Road hazards and the testosterone condition
Dear Editor,
The other day I was driving down the road. Right and right, then left and right again. As I proceeded to make the next right this cream coloured Toyota Camry coming from the left just decided to accelerate. By this I am already fully turned and he is driving behind me. A pick up truck is on the left side of the road, taking up some of the left lane, and the road is narrow. Mr Toyota Camry does not allow the God given sensibility to reign; instead he allows his testosterone hormonal impulses to instruct him to continue to accelerate and this to his own detriment.

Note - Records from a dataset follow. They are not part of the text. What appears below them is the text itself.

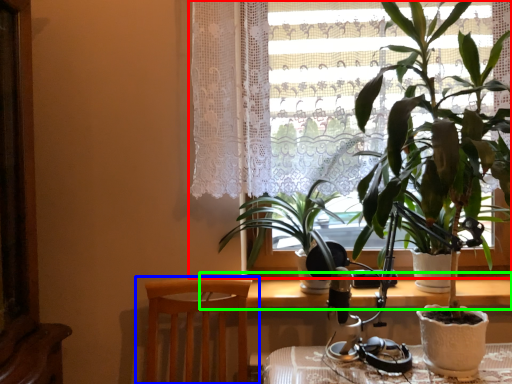 Question: Which is farther away from window (highlighted by a red box)? chair (highlighted by a blue box) or table (highlighted by a green box)?

Choices:
 (A) chair
 (B) table

Answer: (B) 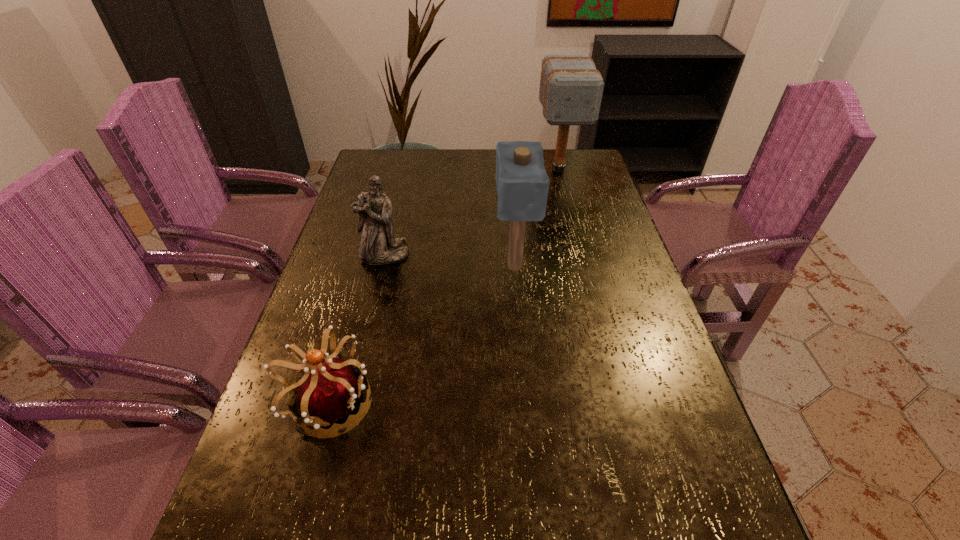 Identify the location of object that is the second closest to the farther mallet. (378, 246).

I want to click on the second closest object to the farthest object, so click(378, 246).

Where is `free space in the image that satisfies the following two spatial constraints: 1. on the front-facing side of the figurine; 2. on the front-facing side of the shortest object`? The image size is (960, 540). free space in the image that satisfies the following two spatial constraints: 1. on the front-facing side of the figurine; 2. on the front-facing side of the shortest object is located at coordinates (348, 403).

Locate an element on the screen. The width and height of the screenshot is (960, 540). free location that satisfies the following two spatial constraints: 1. on the front side of the left mallet; 2. on the front-facing side of the tiara is located at coordinates (526, 403).

The height and width of the screenshot is (540, 960). I want to click on free space in the image that satisfies the following two spatial constraints: 1. on the front-facing side of the second shortest object; 2. on the front-facing side of the nearest object, so click(348, 403).

Identify the location of vacant space that satisfies the following two spatial constraints: 1. on the striking surface of the farther mallet; 2. on the front-facing side of the nearest object. (618, 403).

Locate an element on the screen. The width and height of the screenshot is (960, 540). vacant position in the image that satisfies the following two spatial constraints: 1. on the front-facing side of the figurine; 2. on the front-facing side of the tiara is located at coordinates (348, 403).

This screenshot has height=540, width=960. Identify the location of vacant space that satisfies the following two spatial constraints: 1. on the front-facing side of the figurine; 2. on the front-facing side of the nearest object. (348, 403).

Identify the location of free spot that satisfies the following two spatial constraints: 1. on the front side of the nearer mallet; 2. on the front-facing side of the nearest object. Image resolution: width=960 pixels, height=540 pixels. (526, 403). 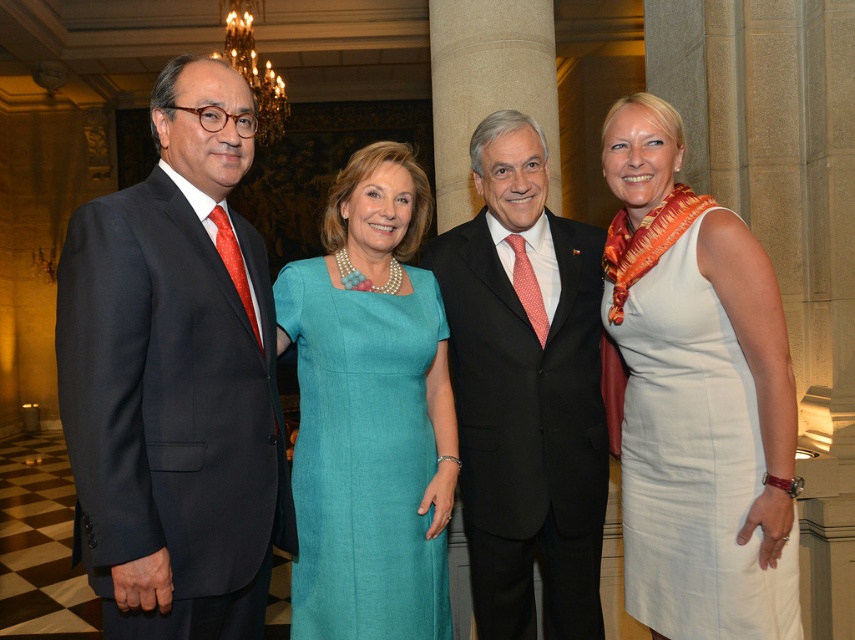 Is black suit at center to the left of teal fabric dress at center from the viewer's perspective?

Incorrect, black suit at center is not on the left side of teal fabric dress at center.

Which is behind, point (445, 230) or point (429, 352)?

The point (445, 230) is more distant.

At what (x,y) coordinates should I click in order to perform the action: click on black suit at center. Please return your answer as a coordinate pair (x, y). The width and height of the screenshot is (855, 640). Looking at the image, I should click on (526, 390).

The image size is (855, 640). Describe the element at coordinates (526, 390) in the screenshot. I see `black suit at center` at that location.

Does black suit at center have a smaller size compared to white satin dress at right?

Actually, black suit at center might be larger than white satin dress at right.

What do you see at coordinates (526, 390) in the screenshot? This screenshot has width=855, height=640. I see `black suit at center` at bounding box center [526, 390].

This screenshot has height=640, width=855. I want to click on black suit at center, so click(526, 390).

Is matte black suit at left shorter than white satin dress at right?

No, matte black suit at left is not shorter than white satin dress at right.

Find the location of a particular element. This screenshot has width=855, height=640. matte black suit at left is located at coordinates (175, 380).

Does point (103, 358) come closer to viewer compared to point (640, 260)?

Yes, point (103, 358) is closer to viewer.

Where is `matte black suit at left`? matte black suit at left is located at coordinates [175, 380]. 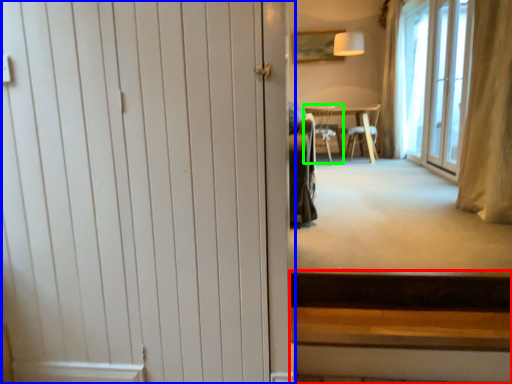 Question: Considering the real-world distances, which object is farthest from stairs (highlighted by a red box)? door (highlighted by a blue box) or chair (highlighted by a green box)?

He attempts to overtake me, who is already overtaking the pick up truck on the left, which means I middled the road. But smart guy in his cream coloured Toyota Camry decided that he had to exert his manhood and attempt an impossible overtake. Apparently my pulling out on him, in my little 11 year old grey blue untinted Sunny with no rims or hubcaps was an evil needing correcting for this was hardly a “class” vehicle worthy of overtaking his chariot of honour. So Mr Smart Guy swerved from behind my Sunny to overtake me, who was already overtaking a pick up truck, not a bicycle, a pick up truck.
Mr Enormously Skilled didn’t seem to be too perceptive at all. He apparently didn’t notice that the road was way too narrow for three vehicles to pass. Nevertheless, he proceeded to overtake me on this minor road at about 80 km per hour. Girlfren, Bredren, it would have been easier to have a camel pass through the eye of a needle than for this overtake to happen. By this Mr Camry is in the right lane blowing like crazy (and I do mean in the failing mental condition sense) and as he passes me, we (the streets guys and I) hear this metallic noise, a sound that took me back to childhood when I’d go in the kitchen to sample the food before it was ready and the clanging sound of a hot dutch pot cover hitting the ground would ring the alarm that Goldilocks was stealing out the porridge.
But this noise was the sound of his hubcaps rolling away from the vehicle. The man is ingenious, the overtake did happen. But he had to climb the sidewalk (a good couple inches high) to make it. And so his magnificent ascent on the sidewalk was followed by a very immodest noise, that was all together appalling and hilarious. He continued to drive, and smoothly (at least this time) merged into my lane. I saw him glance at his hubcaps rolling away under the pick up truck and another under an old vehicle on the road side, but he didn’t or rather couldn’t turn back to collect his medals. Instead he took a left, then a right and then slowly began to stop.
By this I was driving on to face my own trials but surely Mr Toyota Camry 1997, could not turn back or stop to pick up his hubcaps for his judgement wasnít just erroneous, it was ridiculous and impossible. And the street boys; those way, way below him in the social hierarchy could not be allowed to mock him or his testosterone driven decision.
Though it was a man driving the vehicle both men and women suffer from this condition so Girlfren and Bredren alike please be careful on the roads.